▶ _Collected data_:
--------------------
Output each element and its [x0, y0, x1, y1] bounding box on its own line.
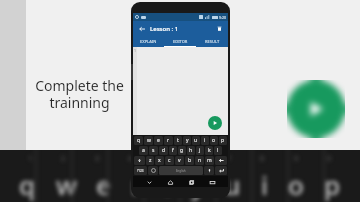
staticText: h: [189, 147, 193, 154]
button[interactable]: a: [139, 146, 148, 155]
staticText: u: [224, 167, 241, 202]
button[interactable]: Hide keyboard: [144, 177, 154, 187]
staticText: f: [172, 147, 174, 154]
staticText: 7: [227, 154, 232, 164]
button[interactable]: r: [164, 136, 173, 145]
staticText: w: [56, 167, 77, 202]
button[interactable]: Recents: [186, 177, 196, 187]
staticText: u: [194, 137, 198, 144]
button[interactable]: j: [196, 146, 204, 155]
button[interactable]: z: [146, 156, 154, 165]
button[interactable]: q: [134, 136, 143, 145]
button[interactable]: x: [155, 156, 164, 165]
button[interactable]: Home: [165, 177, 175, 187]
staticText: 5: [161, 154, 166, 164]
staticText: s: [152, 147, 155, 154]
button[interactable]: EDITOR: [164, 36, 196, 46]
button[interactable]: English: [159, 166, 203, 175]
staticText: 6: [194, 154, 199, 164]
staticText: 8: [260, 154, 265, 164]
button[interactable]: Play: [287, 80, 345, 138]
button[interactable]: c: [165, 156, 174, 165]
button[interactable]: y: [183, 136, 191, 145]
button[interactable]: f: [169, 146, 177, 155]
staticText: RESULT: [205, 39, 220, 44]
staticText: 9: [294, 154, 299, 164]
button[interactable]: Run: [208, 116, 222, 130]
staticText: g: [180, 147, 184, 154]
staticText: ?123: [137, 169, 144, 173]
staticText: t: [177, 137, 179, 144]
staticText: o: [212, 137, 216, 144]
staticText: EXPLAIN: [140, 39, 157, 44]
staticText: 9:20: [219, 15, 226, 20]
staticText: z: [149, 157, 152, 164]
button[interactable]: e: [154, 136, 163, 145]
button[interactable]: l: [214, 146, 222, 155]
staticText: r: [131, 167, 142, 202]
button[interactable]: m: [205, 156, 214, 165]
staticText: y: [186, 137, 189, 144]
staticText: p: [221, 137, 225, 144]
button[interactable]: Emoji: [148, 166, 158, 175]
staticText: English: [176, 169, 186, 173]
staticText: i: [204, 137, 206, 144]
staticText: EDITOR: [173, 39, 188, 44]
staticText: c: [168, 157, 171, 164]
staticText: x: [158, 157, 161, 164]
staticText: 0: [327, 154, 332, 164]
button[interactable]: g: [178, 146, 186, 155]
staticText: Lesson : 1: [150, 25, 179, 33]
staticText: y: [191, 167, 205, 202]
staticText: e: [96, 167, 111, 202]
button[interactable]: b: [185, 156, 194, 165]
button[interactable]: k: [205, 146, 213, 155]
button[interactable]: t: [174, 136, 182, 145]
button[interactable]: ?123: [134, 166, 147, 175]
staticText: q: [137, 137, 141, 144]
button[interactable]: i: [201, 136, 209, 145]
button[interactable]: v: [175, 156, 184, 165]
button[interactable]: Voice input: [204, 166, 214, 175]
staticText: d: [162, 147, 166, 154]
staticText: n: [198, 157, 202, 164]
button[interactable]: h: [187, 146, 195, 155]
button[interactable]: EXPLAIN: [133, 36, 164, 46]
button[interactable]: d: [159, 146, 168, 155]
staticText: b: [188, 157, 192, 164]
staticText: 1: [134, 48, 137, 53]
staticText: j: [199, 147, 201, 154]
staticText: t: [161, 167, 171, 202]
button[interactable]: Enter: [215, 166, 227, 175]
button[interactable]: Delete: [215, 24, 224, 33]
staticText: q: [19, 167, 36, 202]
staticText: a: [142, 147, 145, 154]
staticText: r: [167, 137, 170, 144]
button[interactable]: w: [144, 136, 153, 145]
staticText: p: [324, 167, 341, 202]
button[interactable]: p: [219, 136, 227, 145]
staticText: o: [288, 167, 304, 202]
button[interactable]: n: [195, 156, 204, 165]
staticText: 4: [128, 154, 133, 164]
button[interactable]: o: [210, 136, 218, 145]
staticText: e: [157, 137, 160, 144]
staticText: m: [207, 157, 212, 164]
staticText: v: [178, 157, 181, 164]
button[interactable]: Backspace: [215, 156, 227, 165]
button[interactable]: s: [149, 146, 158, 155]
staticText: l: [217, 147, 219, 154]
button[interactable]: Shift: [134, 156, 145, 165]
staticText: k: [208, 147, 211, 154]
button[interactable]: u: [192, 136, 200, 145]
staticText: w: [147, 137, 151, 144]
button[interactable]: Keyboard: [207, 177, 217, 187]
button[interactable]: RESULT: [196, 36, 228, 46]
button[interactable]: Back: [137, 24, 146, 33]
staticText: Complete the trainning: [35, 76, 124, 112]
staticText: i: [261, 167, 269, 202]
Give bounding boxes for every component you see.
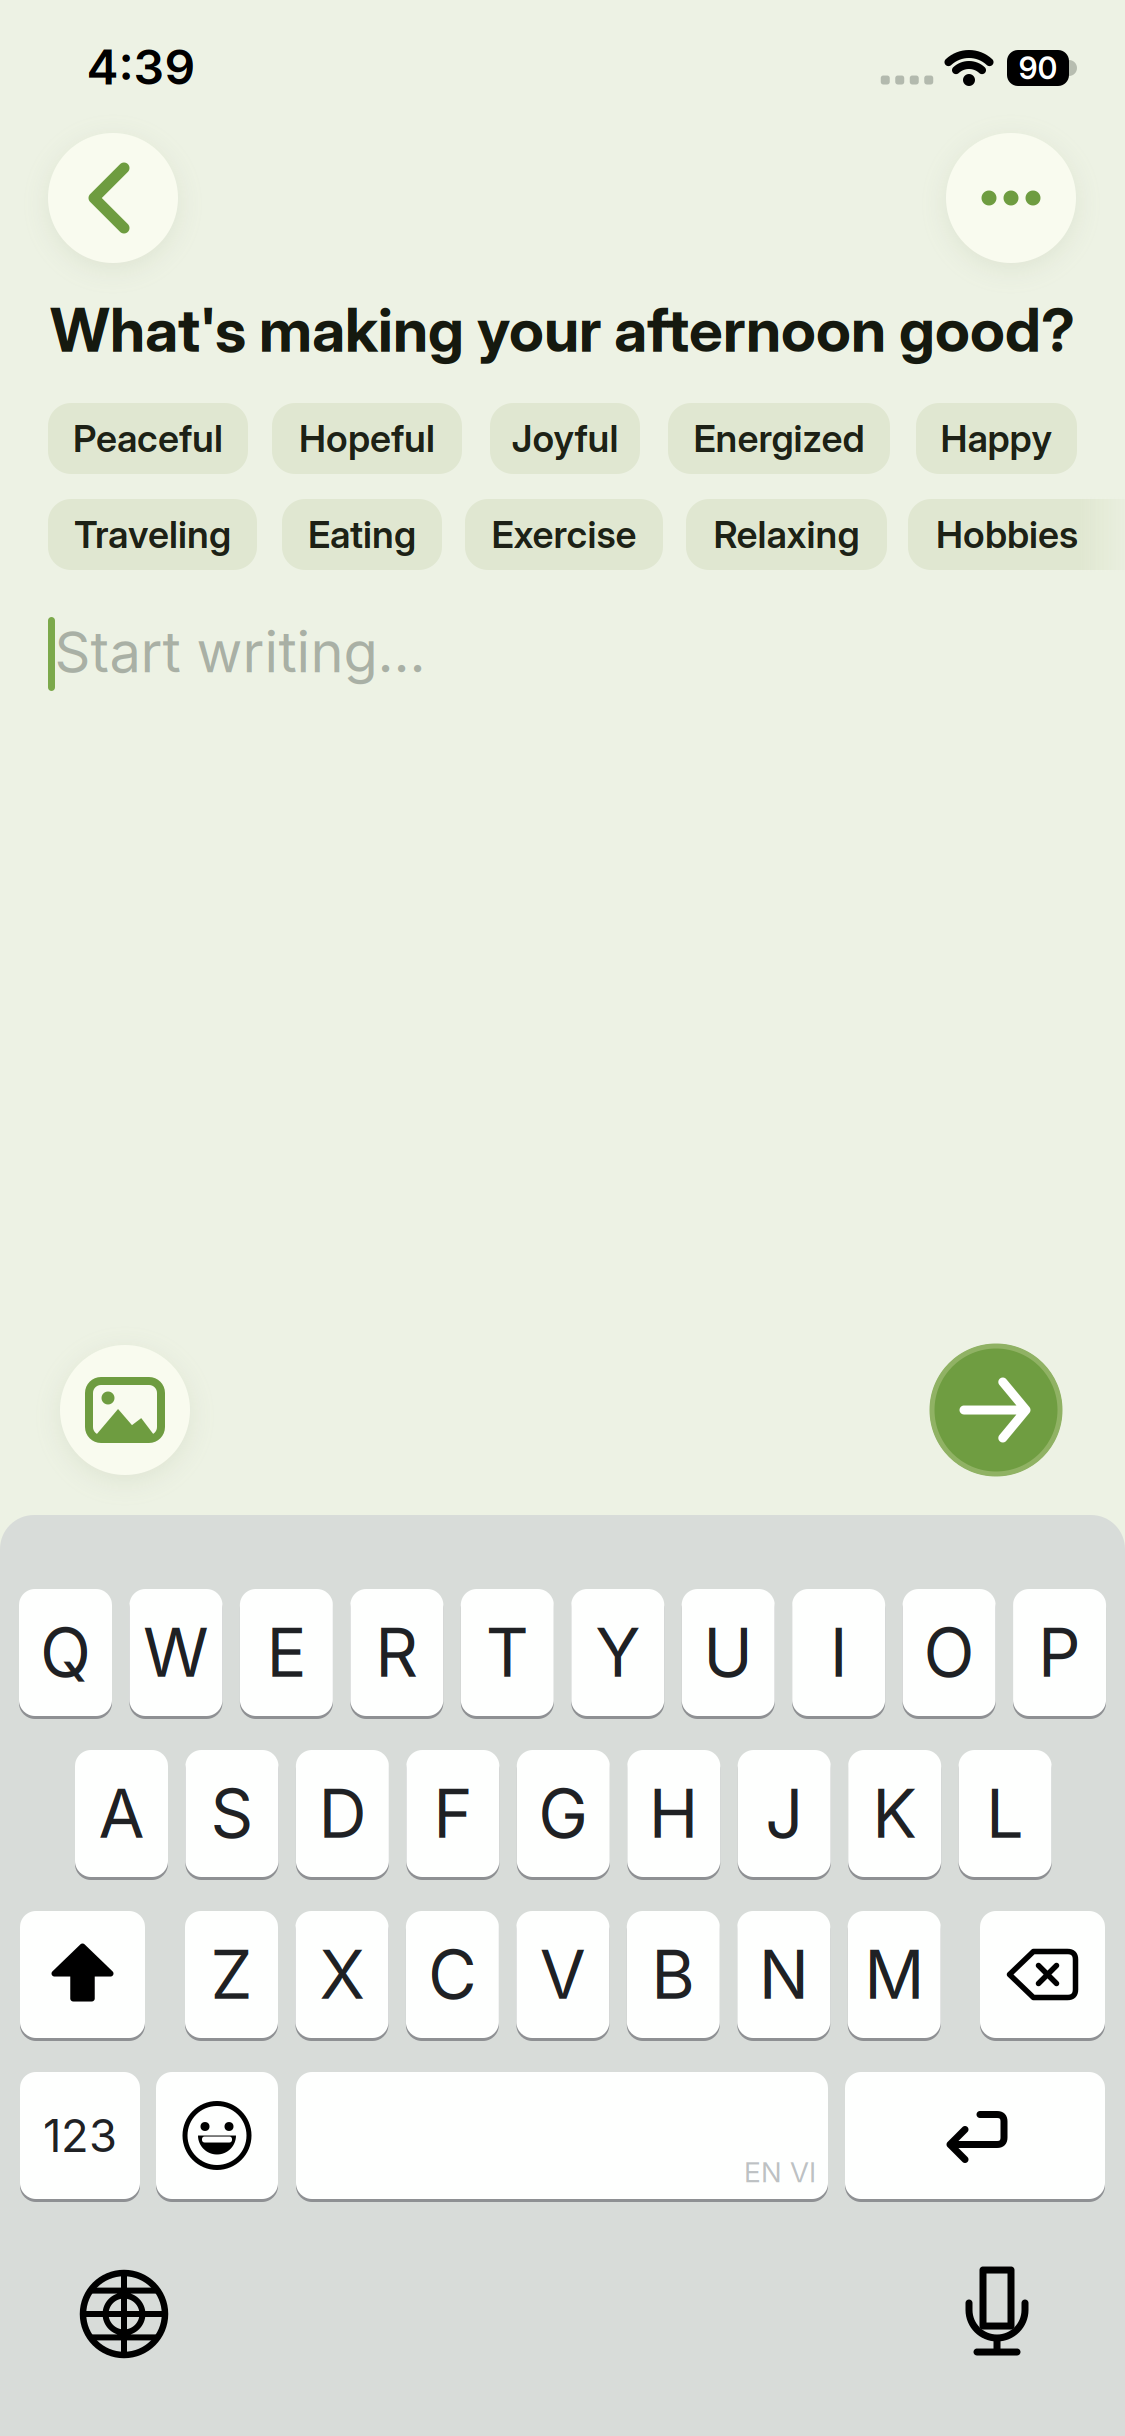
staticText: H: [649, 1773, 699, 1854]
button[interactable]: Send: [930, 1344, 1062, 1476]
button[interactable]: U: [682, 1589, 775, 1716]
button[interactable]: Y: [571, 1589, 664, 1716]
button[interactable]: Traveling: [48, 499, 257, 570]
button[interactable]: Q: [19, 1589, 112, 1716]
button[interactable]: D: [296, 1750, 389, 1877]
button[interactable]: Numbers: [20, 2072, 140, 2199]
button[interactable]: Add photo: [60, 1345, 190, 1475]
button[interactable]: E: [240, 1589, 333, 1716]
button[interactable]: S: [185, 1750, 278, 1877]
staticText: Hobbies: [936, 512, 1078, 557]
button[interactable]: Emoji: [156, 2072, 278, 2199]
staticText: I: [830, 1612, 848, 1693]
button[interactable]: Relaxing: [686, 499, 887, 570]
button[interactable]: G: [517, 1750, 610, 1877]
button[interactable]: H: [627, 1750, 720, 1877]
button[interactable]: O: [903, 1589, 996, 1716]
staticText: Happy: [940, 416, 1052, 461]
staticText: Hopeful: [299, 416, 435, 461]
staticText: Traveling: [74, 512, 231, 557]
staticText: X: [319, 1934, 364, 2015]
staticText: Start writing...: [54, 618, 426, 686]
staticText: E: [266, 1612, 306, 1693]
button[interactable]: F: [406, 1750, 499, 1877]
button[interactable]: Exercise: [465, 499, 663, 570]
button[interactable]: T: [461, 1589, 554, 1716]
staticText: O: [924, 1612, 975, 1693]
button[interactable]: Next keyboard: [80, 2270, 168, 2358]
button[interactable]: B: [627, 1911, 720, 2038]
staticText: F: [433, 1773, 472, 1854]
button[interactable]: V: [516, 1911, 609, 2038]
button[interactable]: A: [75, 1750, 168, 1877]
staticText: Exercise: [492, 512, 636, 557]
button[interactable]: Energized: [668, 403, 890, 474]
button[interactable]: M: [848, 1911, 941, 2038]
staticText: Relaxing: [714, 512, 860, 557]
staticText: V: [540, 1934, 586, 2015]
staticText: Y: [595, 1612, 640, 1693]
staticText: Eating: [308, 512, 416, 557]
button[interactable]: Dictate: [957, 2263, 1037, 2359]
button[interactable]: Z: [185, 1911, 278, 2038]
staticText: B: [651, 1934, 695, 2015]
staticText: K: [872, 1773, 917, 1854]
button[interactable]: Happy: [916, 403, 1077, 474]
staticText: C: [428, 1934, 477, 2015]
staticText: W: [143, 1612, 209, 1693]
staticText: Energized: [694, 416, 864, 461]
staticText: P: [1038, 1612, 1081, 1693]
staticText: EN VI: [744, 2155, 816, 2189]
button[interactable]: Return: [845, 2072, 1105, 2199]
button[interactable]: Delete: [980, 1911, 1105, 2038]
button[interactable]: Eating: [282, 499, 442, 570]
button[interactable]: K: [848, 1750, 941, 1877]
staticText: M: [864, 1934, 924, 2015]
button[interactable]: Shift: [20, 1911, 145, 2038]
button[interactable]: Hopeful: [272, 403, 462, 474]
button[interactable]: Joyful: [490, 403, 640, 474]
button[interactable]: W: [129, 1589, 222, 1716]
staticText: L: [986, 1773, 1024, 1854]
button[interactable]: L: [959, 1750, 1052, 1877]
button[interactable]: More: [946, 133, 1076, 263]
button[interactable]: Back: [48, 133, 178, 263]
staticText: Joyful: [512, 416, 618, 461]
button[interactable]: N: [737, 1911, 830, 2038]
staticText: A: [98, 1773, 144, 1854]
button[interactable]: X: [295, 1911, 388, 2038]
staticText: D: [318, 1773, 366, 1854]
button[interactable]: C: [406, 1911, 499, 2038]
staticText: U: [703, 1612, 753, 1693]
staticText: R: [375, 1612, 418, 1693]
button[interactable]: J: [738, 1750, 831, 1877]
staticText: What's making your afternoon good?: [50, 294, 1075, 366]
staticText: Peaceful: [73, 416, 223, 461]
staticText: Q: [40, 1612, 91, 1693]
button[interactable]: Peaceful: [48, 403, 248, 474]
staticText: T: [486, 1612, 529, 1693]
staticText: J: [765, 1773, 803, 1854]
button[interactable]: P: [1013, 1589, 1106, 1716]
staticText: Z: [210, 1934, 252, 2015]
staticText: 123: [43, 2108, 117, 2163]
staticText: 90: [1018, 49, 1058, 86]
staticText: G: [538, 1773, 588, 1854]
button[interactable]: Hobbies: [908, 499, 1125, 570]
staticText: S: [210, 1773, 253, 1854]
staticText: 4:39: [86, 38, 196, 96]
button[interactable]: R: [350, 1589, 443, 1716]
staticText: N: [759, 1934, 809, 2015]
button[interactable]: Space: [296, 2072, 828, 2199]
button[interactable]: I: [792, 1589, 885, 1716]
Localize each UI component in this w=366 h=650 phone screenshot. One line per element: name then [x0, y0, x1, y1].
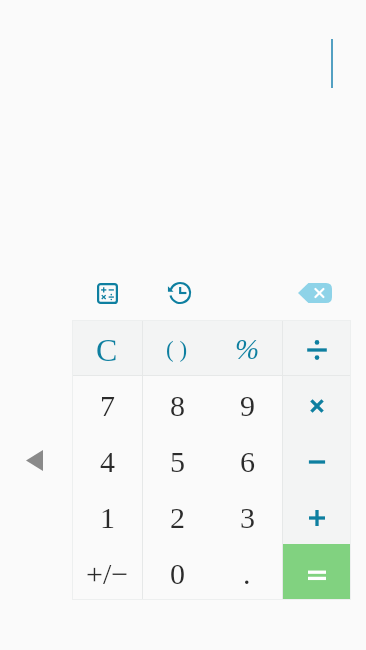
--------------------
▶ _Task instructions_: Based on the records above, how many lines hold the string "Shift"? Answer with the number by itself.

▶ _Solved problem_: 2